I want to show my formula is…

unsatisfiable/a contradiction - convert to RCNF and resolve to $\emptyset$
valid/a tautology - negate the formula, then convert to RCNF and resolve to $\emptyset$
satisfiable - find a model which makes the formula true
non-valid - find a model which makes the formula false

The first two of these demonstrate a fact about every model in a formula’s truth table via resolution, and the second two skip resolution and just demonstrate that at least one model makes the formula true/false - much easier! Note that the first two are sometimes quicker demonstrated by writing down the truth table - resolution comes in handy when the truth table grows too large.

Showing logical consequence and equivalence

Given formulas $\varphi$ and $\psi$, to show…

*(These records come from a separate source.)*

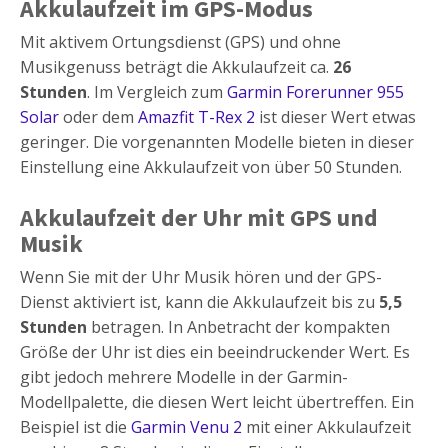
Akkulaufzeit im GPS-Modus
Mit aktivem Ortungsdienst (GPS) und ohne
Musikgenuss beträgt die Akkulaufzeit ca.
26
Stunden
. Im Vergleich zum
Garmin Forerunner 955
Solar
oder dem
Amazfit T-Rex 2
ist dieser Wert etwas
geringer. Die vorgenannten Modelle bieten in dieser
Einstellung eine Akkulaufzeit von über 50 Stunden.
Akkulaufzeit der Uhr mit GPS und
Musik
Wenn Sie mit der Uhr Musik hören und der GPS-
Dienst aktiviert ist, kann die Akkulaufzeit bis zu
5,5
Stunden
betragen. In Anbetracht der kompakten
Größe der Uhr ist dies ein beeindruckender Wert. Es
gibt jedoch mehrere Modelle in der Garmin-
Modellpalette, die diesen Wert leicht übertreffen. Ein
Beispiel ist die
Garmin Venu 2
mit einer Akkulaufzeit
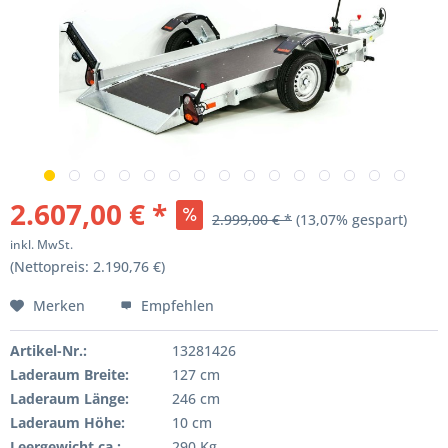
2.607,00 € *
2.999,00 € *
(13,07% gespart)
inkl. MwSt.
(Nettopreis: 2.190,76 €)
Merken
Empfehlen
Artikel-Nr.:
13281426
Laderaum Breite:
127 cm
Laderaum Länge:
246 cm
Laderaum Höhe:
10 cm
Leergewicht ca.:
290 Kg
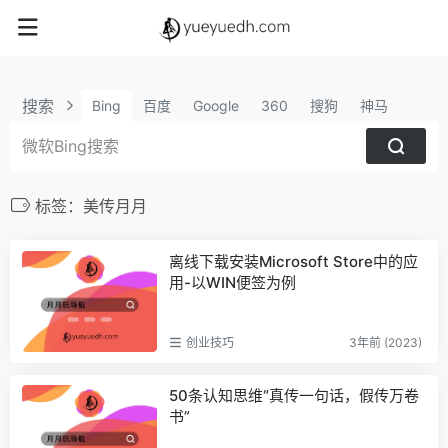
搜索
Bing
百度
Google
360
搜狗
神马
标签：美传月月
离线下载安装Microsoft Store中的应
用-以WIN便签为例
创业技巧
3年前 (2023)
50条认知思维“真传一句话，假传万卷
书”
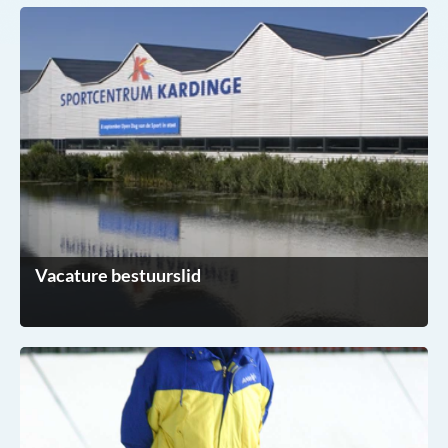
Vacature bestuurslid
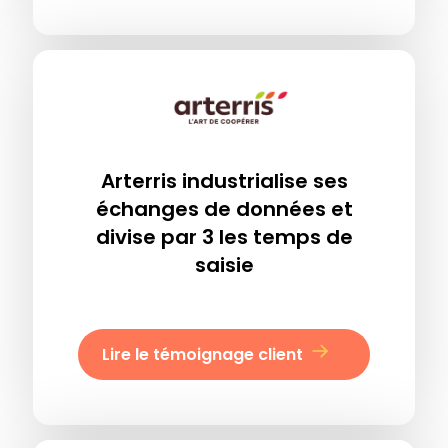
Arterris industrialise ses
échanges de données et
divise par 3 les temps de
saisie
Lire le témoignage client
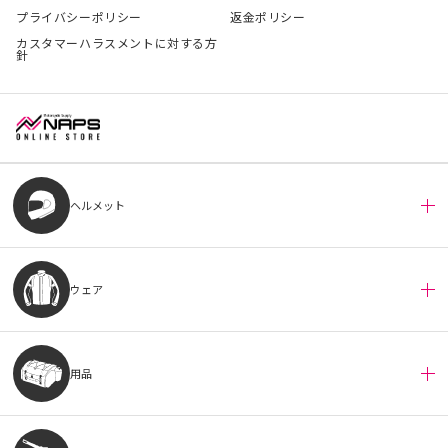
プライバシーポリシー
返金ポリシー
カスタマーハラスメントに対する方
針
ヘルメット
ウェア
用品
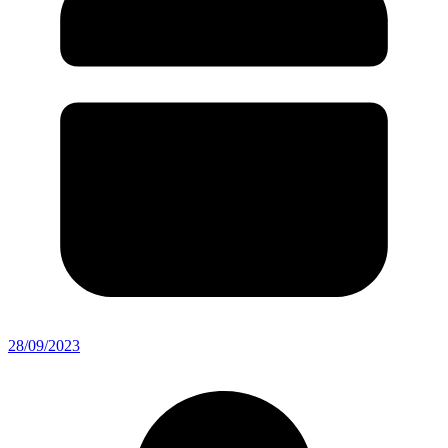
28/09/2023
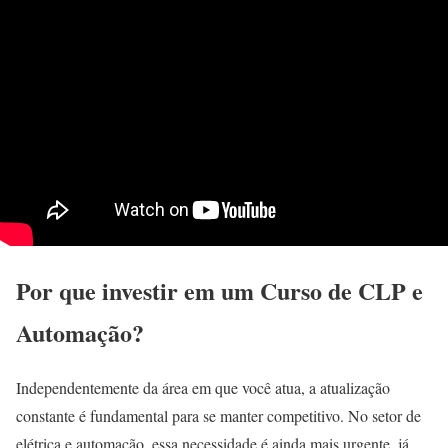
Por que investir em um Curso de CLP e
Automação?
Independentemente da área em que você atua, a atualização
constante é fundamental para se manter competitivo. No setor de
elétrica e automação, essa necessidade é ainda mais urgente, já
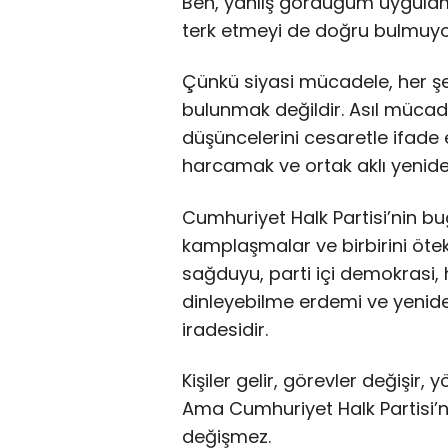
Ben, yanlış gördüğüm uygulam
terk etmeyi de doğru bulmuy
Çünkü siyasi mücadele, her şe
bulunmak değildir. Asıl müca
düşüncelerini cesaretle ifade 
harcamak ve ortak aklı yeniden
Cumhuriyet Halk Partisi’nin bugü
kamplaşmalar ve birbirini ötekil
sağduyu, parti içi demokrasi, h
dinleyebilme erdemi ve yenide
iradesidir.
Kişiler gelir, görevler değişir,
Ama Cumhuriyet Halk Partisi’n
değişmez.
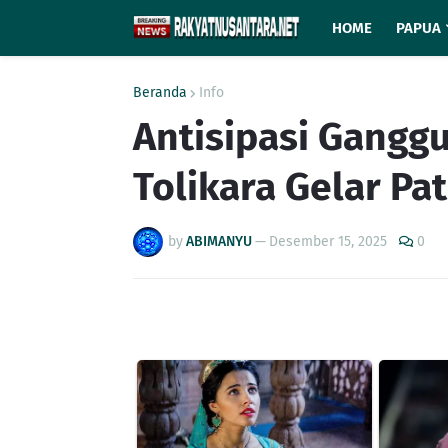
HOME
PAPUA
Beranda
Info
Antisipasi Gangg
Tolikara Gelar Pa
by
ABIMANYU
—
Desember 15, 2025
0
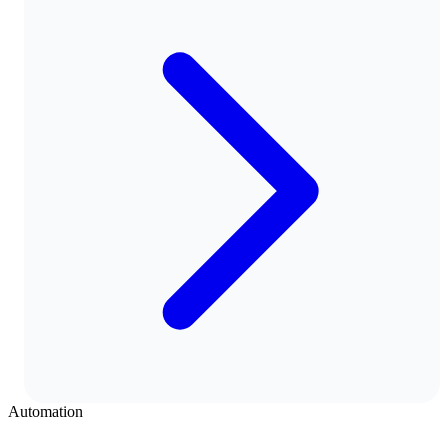
Automation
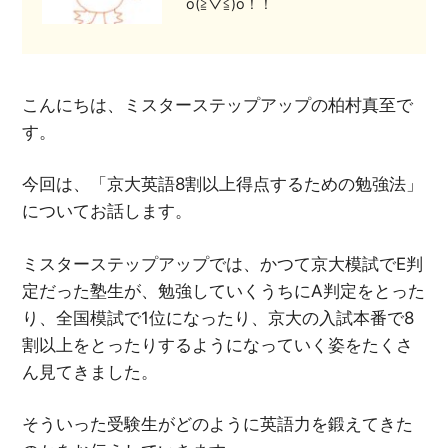
o(≧▽≦)o！！
こんにちは、ミスターステップアップの柏村真至で
す。
今回は、「京大英語8割以上得点するための勉強法」
についてお話します。
ミスターステップアップでは、かつて京大模試でE判
定だった塾生が、勉強していくうちにA判定をとった
り、全国模試で1位になったり、京大の入試本番で8
割以上をとったりするようになっていく姿をたくさ
ん見てきました。
そういった受験生がどのように英語力を鍛えてきた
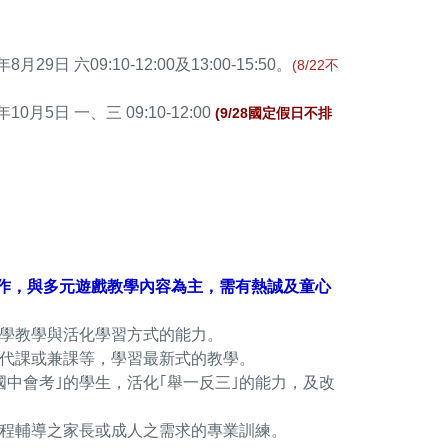
29日 六09:10-12:00及13:00-15:50。
(8/22不
0月5日 一、三 09:10-12:00
(9/28國定假日不排
操作，與多元遊戲教學內容為主，需有熱誠及童心
學教學與活化學習方式的能力。
代課或兼課等，學習最新式的教學。
國中會考｣的學生，活化｢舉一反三｣的能力，及改
課程輔導之家長或成人之需求的專業訓練。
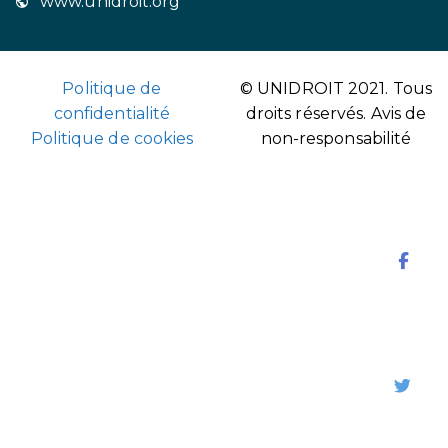
www.unidroit.org
Politique de
© UNIDROIT 2021. Tous
confidentialité
droits réservés.
Avis de
Politique de cookies
non-responsabilité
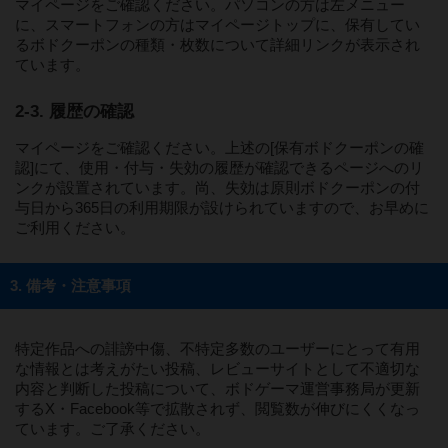
マイページをご確認ください。パソコンの方は左メニュー
に、スマートフォンの方はマイページトップに、保有してい
るボドクーポンの種類・枚数について詳細リンクが表示され
ています。
2-3. 履歴の確認
マイページをご確認ください。上述の[保有ボドクーポンの確
認]にて、使用・付与・失効の履歴が確認できるページへのリ
ンクが設置されています。尚、失効は原則ボドクーポンの付
与日から365日の利用期限が設けられていますので、お早めに
ご利用ください。
3. 備考・注意事項
特定作品への誹謗中傷、不特定多数のユーザーにとって有用
な情報とは考えがたい投稿、レビューサイトとして不適切な
内容と判断した投稿について、ボドゲーマ運営事務局が更新
するX・Facebook等で拡散されず、閲覧数が伸びにくくなっ
ています。ご了承ください。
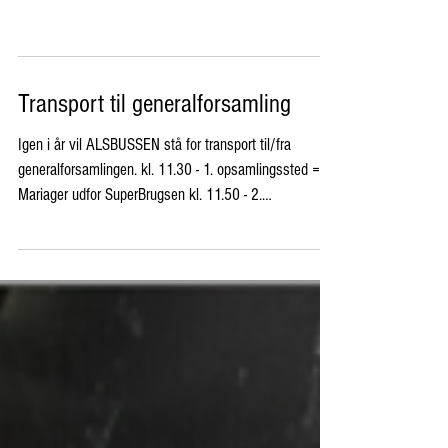
generalforsamling
Transport til generalforsamling
Igen i år vil ALSBUSSEN stå for transport til/fra
generalforsamlingen. kl. 11.30 - 1. opsamlingssted =
Mariager udfor SuperBrugsen kl. 11.50 - 2.
opsamlingssted = Hadsund Busterminal kl. 12.20 - 3.
opsamlingssted = Pladsen ved indgangen til til
Fjordparken kl. 12.25 - 4. opsamlingssted = Hobro
Busterminal RETUR præcis kl. 17.30 fra Idrætscentret
Pris tur/retur Opsamlingssted 1 & 2 - kr. 125,-
Opsamlingssted 3 & 4 - kr. 75,- VIGTIGT - HUSK at
angive nr. på opsamlingssted på in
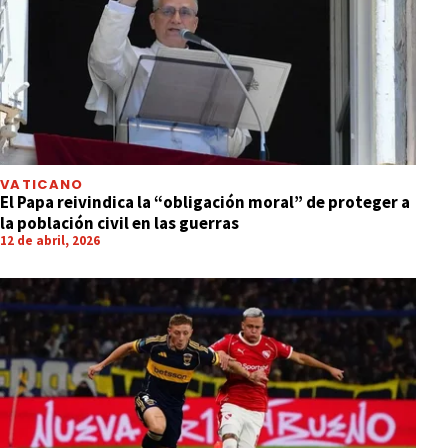
VATICANO
El Papa reivindica la “obligación moral” de proteger a
la población civil en las guerras
12 de abril, 2026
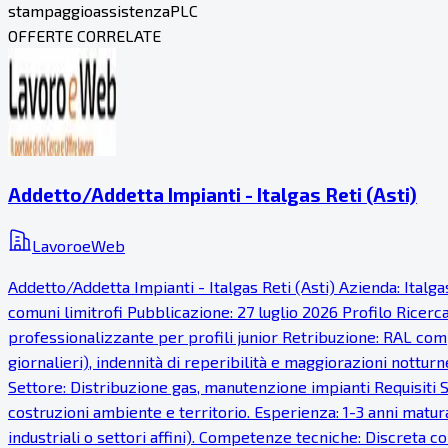
stampaggio
assistenza
PLC
OFFERTE CORRELATE
Addetto/Addetta Impianti - Italgas Reti (Asti)
LavoroeWeb
Addetto/Addetta Impianti - Italgas Reti (Asti) Azienda: Italg
comuni limitrofi Pubblicazione: 27 luglio 2026 Profilo Ricer
professionalizzante per profili junior Retribuzione: RAL comp
giornalieri), indennità di reperibilità e maggiorazioni notturn
Settore: Distribuzione gas, manutenzione impianti Requisiti S
costruzioni ambiente e territorio. Esperienza: 1-3 anni matur
industriali o settori affini). Competenze tecniche: Discreta co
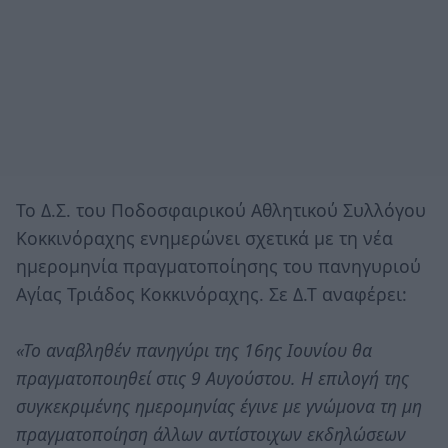
Το Δ.Σ. του Ποδοσφαιρικού Αθλητικού Συλλόγου
Κοκκινόραχης ενημερώνει σχετικά με τη νέα
ημερομηνία πραγματοποίησης του πανηγυριού
Αγίας Τριάδος Κοκκινόραχης. Σε Δ.Τ αναφέρει:
«Το αναβληθέν πανηγύρι της 16ης Ιουνίου θα
πραγματοποιηθεί στις 9 Αυγούστου. Η επιλογή της
συγκεκριμένης ημερομηνίας έγινε με γνώμονα τη μη
πραγματοποίηση άλλων αντίστοιχων εκδηλώσεων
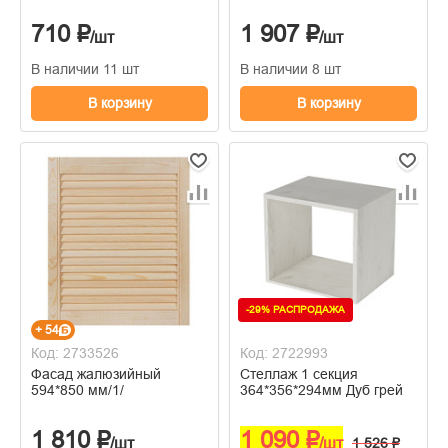
710 ₽
1 907 ₽
/шт
/шт
В наличии 11 шт
В наличии 8 шт
В корзину
В корзину
-29% РАСПРОДАЖА
+ 54
Код: 2733526
Код: 2722993
Фасад жалюзийный
Стеллаж 1 секция
594*850 мм/1/
364*356*294мм Дуб грей
1 810 ₽
1 090 ₽
/шт
/шт
1 526 ₽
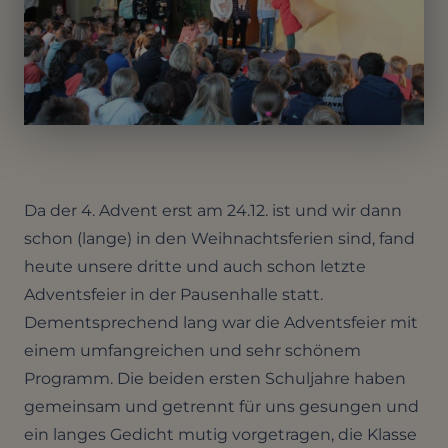
Da der 4. Advent erst am 24.12. ist und wir dann
schon (lange) in den Weihnachtsferien sind, fand
heute unsere dritte und auch schon letzte
Adventsfeier in der Pausenhalle statt.
Dementsprechend lang war die Adventsfeier mit
einem umfangreichen und sehr schönem
Programm. Die beiden ersten Schuljahre haben
gemeinsam und getrennt für uns gesungen und
ein langes Gedicht mutig vorgetragen, die Klasse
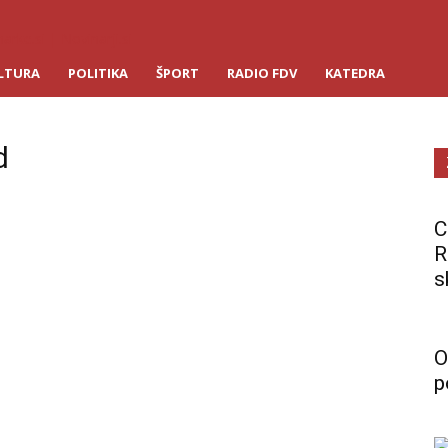
arke.si | Novinarji.si
LTURA
POLITIKA
ŠPORT
RADIO FDV
KATEDRA
d
C
R
s
O
p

$\varphi \vDash \psi$ - construct $\varphi \wedge \neg \psi$, convert it to RCNF, then resolve to $\emptyset$. Note, this is just showing that $\varphi \Rightarrow \psi$ is valid, since $\neg(\varphi \Rightarrow \psi) \equiv \varphi \wedge \neg \psi$.
$\varphi \equiv \psi$ - construct $\varphi \oplus \psi$, convert to RCNF, then resolve to $\emptyset$.

More generally, we can demonstrate that a conclusion $\psi$ follows from the assumption of premises $\varphi_1, \varphi_2, \dots \varphi_n$, we consider the formula $\varphi_1 \wedge \varphi_2 \wedge \dots \varphi_n \wedge \neg \psi$, convert it to RCNF, and resolve to $\emptyset$. Again, this is just demonstrating that $(\varphi_1 \wedge \varphi_2 \wedge \dots \wedge \varphi_n) \Rightarrow \psi$ is valid (a tautology). Note that each premise, $\varphi_i$, can be separately converted to clausal form and combined with the rest, since they are all part of a larger conjunction (remember to negate the conclusion, $\psi$, before converting to RCNF).